Musique et tergiversation sur tout et rien, surtout rien.

mardi 28 février 2012

Hjarnidaudi - PsykoStareVoid



Un an après la réédition du premier album, l’étrange entité qu’incarne Hjarnidaudi nous revient, en ce début d'automne, plus atroce que jamais, toujours paré à nous asséner des pires tourments. Signé sur le label français MusicFearSatan pour cet album, je dois dire que je l’attendais avec une certaine impatience.

La première chose qui frappe est l’absence de vocaux, puisque ce qui a amené à la postérité musicale le combo est du à la pose de vocaux par le vocaliste de Shining, sur le premier album, qui s’est ainsi vu infligé, en plus d’une réédition, une promotion digne de ce nom. Mais bien évidemment, le deuxième opus poursuit sa route sans l’appui commercial que représente forcément la présence du Sieur Kvarforth (non point que cela lui soit reprochable néanmoins). On se trouve ainsi en présence d’un objet massif, pachyderme de près de trois quart d’heures, imposant ses sonorités distordues et son ambiance mortifère sans la moindre once d’humanité.

Notons de suite que l’album a été composé en même temps, dans le mois suivant pour ainsi dire, que le premier album « Pain.Noise.March ». On en reconnaît d'ailleurs les sonorités, la construction même de certaine partie, notamment cette monté en puissance si caractéristique qui explose dans un maelstrom de distorsion complètement subversive (morceau IV). Autant le dire tout de suite, la continuité entre les deux albums est quasi évidente, si ce n’est l’absence de vocaux. On pourrait même penser à un B-side, tellement les morceaux auraient pu être présents sur le premier opus. On reconnaît aisément les sons aigus et défigurés proposant leurs mélodies infâmes, ces riffs de fond qui construisent un mur aussi noir que la nuit, et ces tempos hors du temps, imposant une rythmique infernale, martiale, hypnotique.
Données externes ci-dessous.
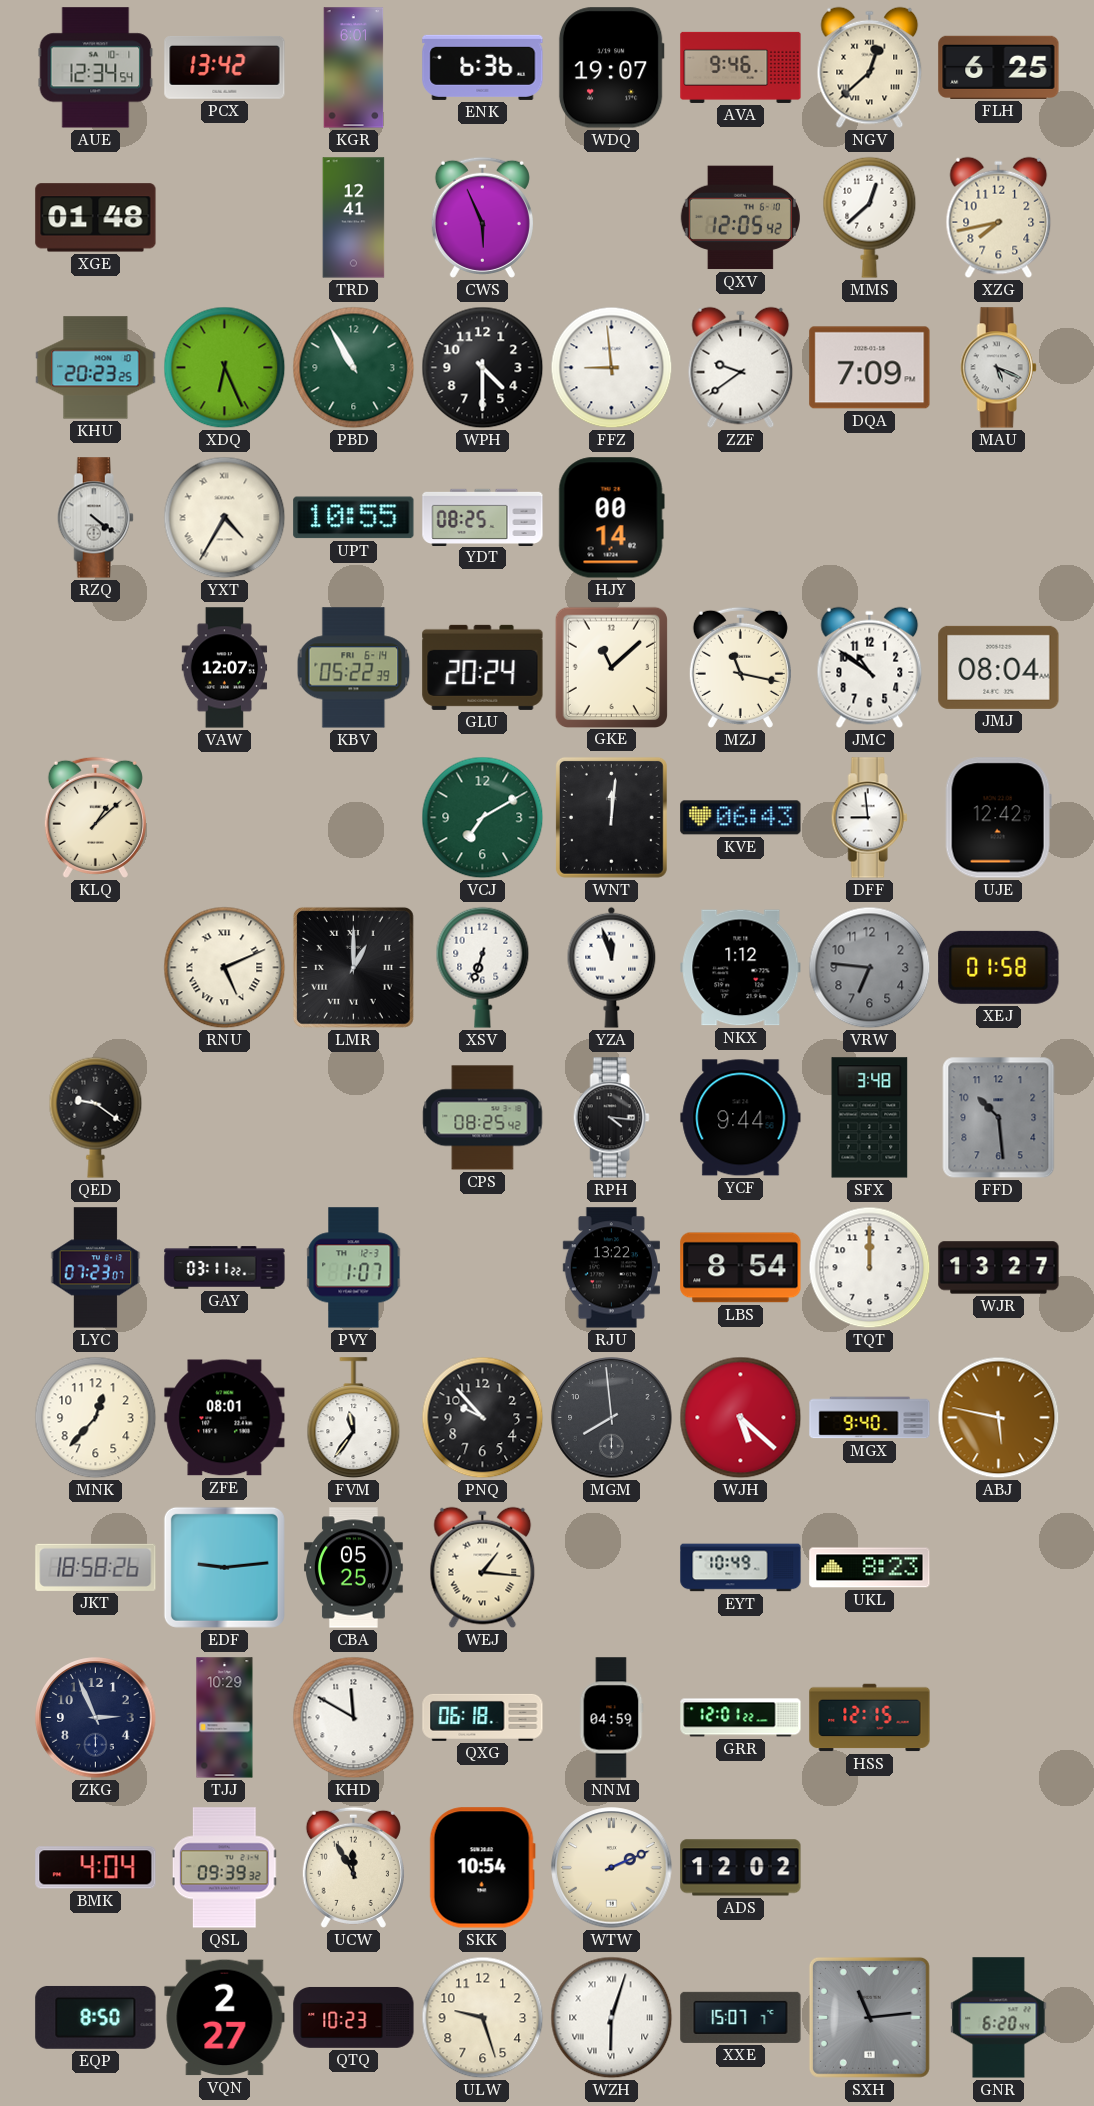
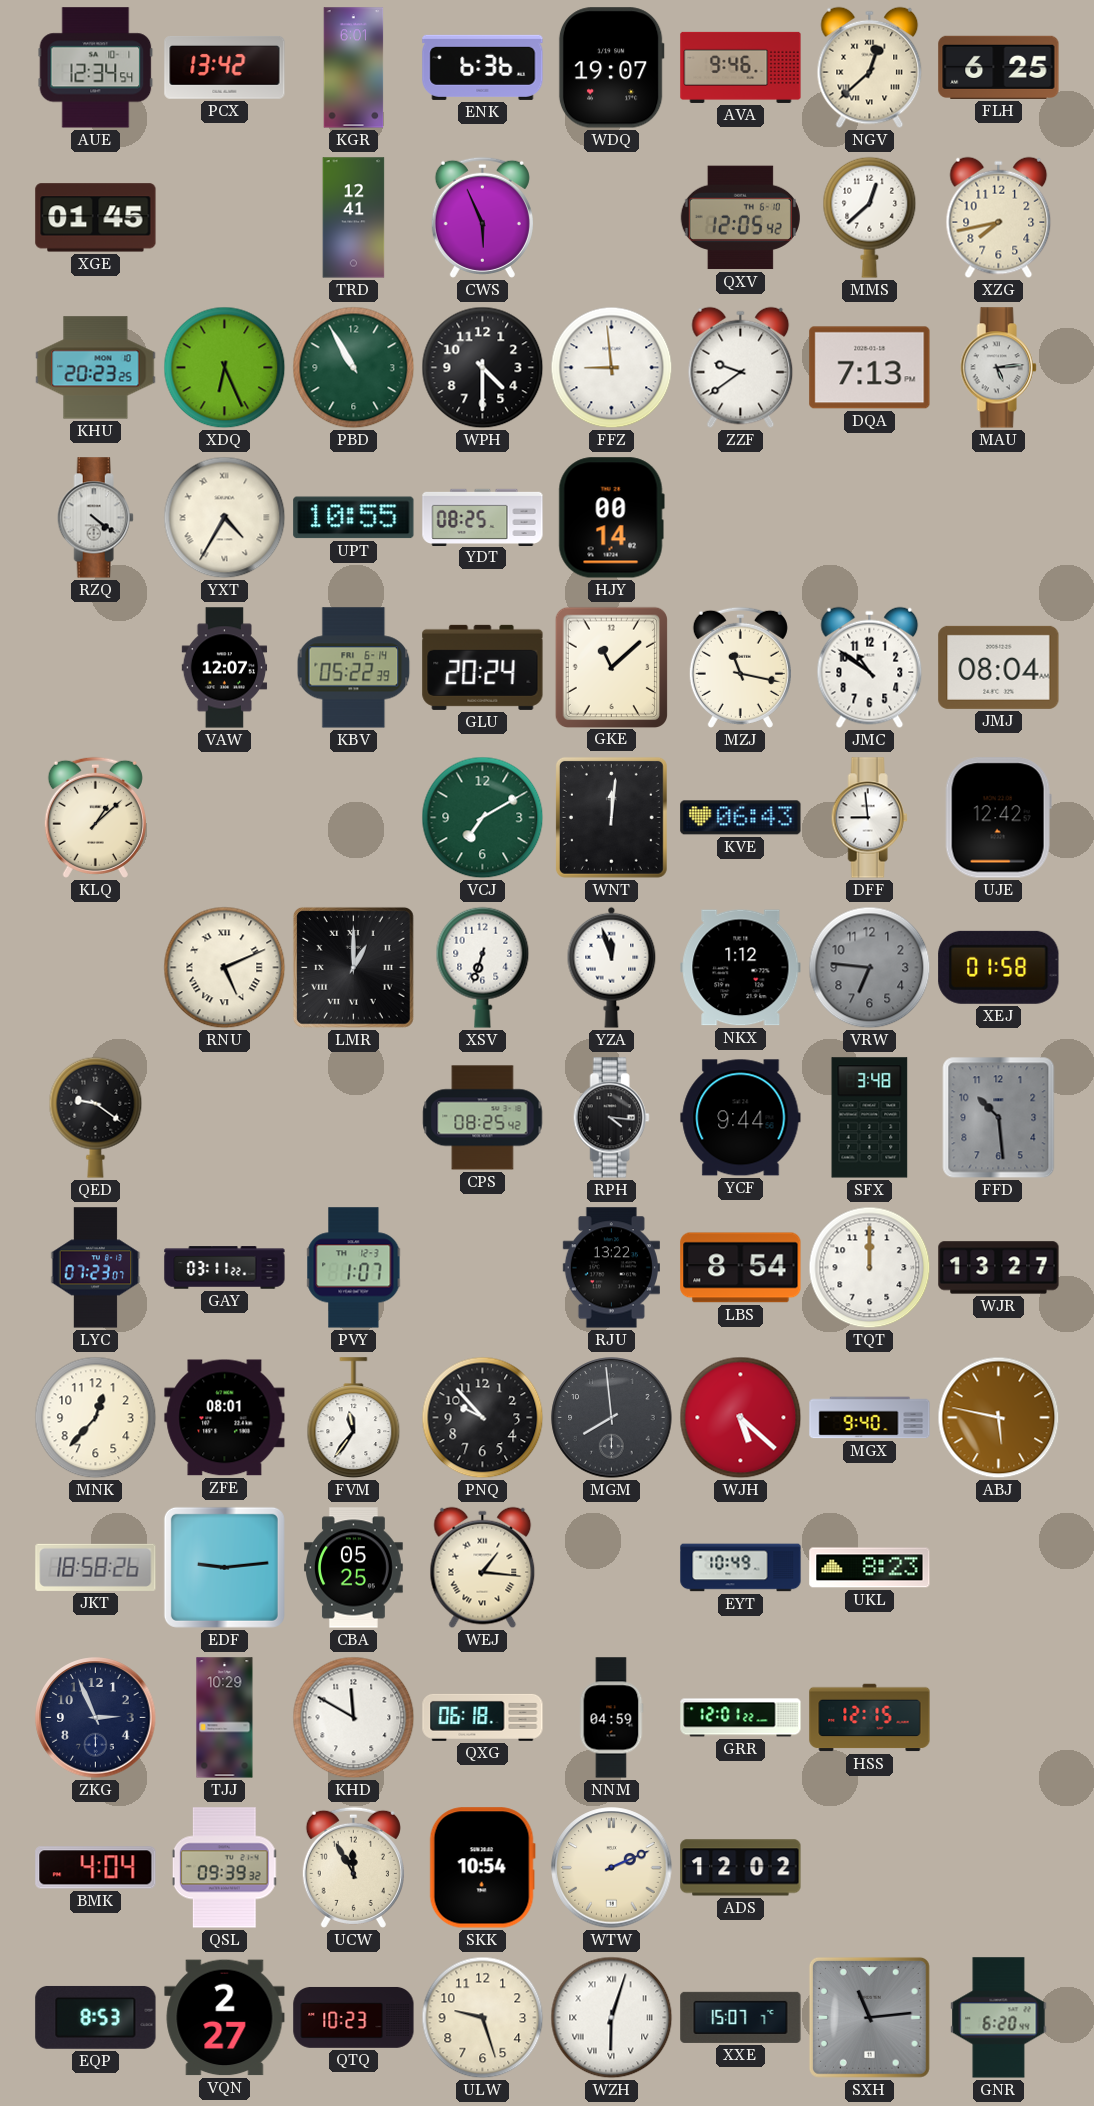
XGE: 01:48 -> 01:45
DQA: 7:09 -> 7:13
MAU: 5:19 -> 5:14
EQP: 8:50 -> 8:53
Faut-il pour autant n’y voir qu’un succédané du premier album ? Loin s’en faut ! Car chaque morceau de Hjarnidaudi est une nouvelle pièce de l’horreur Suprême, nouvelle pièce d’une construction horrifique kaléidoscopique, nouvelle avancée dans une brume toujours plus épaisse, toujours plus sombre, toujours plus insondable, mais pourtant toujours aussi dérangeante.
La musique de Hjarnidaudi est étrange. Plus encore, elle personnifie l’Etrange. Quand tous les liens se disloquent, quand le sens s'effondre et fond, alors la musique prend toute son envergure. L'a-musicalité au service de l'hallucination, des non-mélodies chaotiques dégoulinent dans vos oreilles, laissant une trace suinteuse dans vos pensées, rongeant tout espoir et brûlant toute volonté. Une musique horrifique, presque Lovecraftienne tant elle évoque les horreurs sans noms, l'Indicible, les chutes sans fins, les espaces temps si différent qu'ils semblent inimaginables, à la fois énormissimes et réduit à l'impalpable.

PsychoStareVoid approfondi encore d’avantage le fond des horreurs, l’album nous fait atteindre une dépression latente quasi évidente. Kvarforth l’avait certainement bien compris lorsqu’il a décidé de poser ses vocaux sur le premier album, tant ces derniers touchent à l’angoisse agonique dans sons vécu le plus paroxystique. Ici on touche à un degré plus poussé de l’Absurde, plus ignoble encore que la perte de sens, puisqu’imposant l’infamie du Non-sens comme réalité suprême. On touche ici au pivot des deux albums : si le premier nous fait renoncer au monde tel qu’il nous est présenté, le second impose la réalité de l’Absurde, de l’impitoyable et indubitable Chaos comme réalité, externe autant qu’interne. L’ordre des morceaux y contribue d’ailleurs avantageusement, le premier s’affirmant comme explosion des sens, le final s’énonçant comme un noyage des plus totales de toutes perceptions et toutes conceptions.

Hjarnidaudi signe ainsi sa second œuvre, si l’on omet de compter ses premières expériences sous le nom de Hlidolf. Le géniteur de ces œuvres aussi dantesques que déstructurées, Vidar Ermesjø, plus que d’être habité par un ou quelques démons, ré-invente le non-être, le vide, celui qui ronge notre cervelle à note insu. Hjarnidaudi est une expérience de perte de contact avec la réalité et avec soi-même, une absence dans son sens le plus pure, un trou noir absorbant dont on ne peut se défaire, une expérience unique de dépersonnalisation.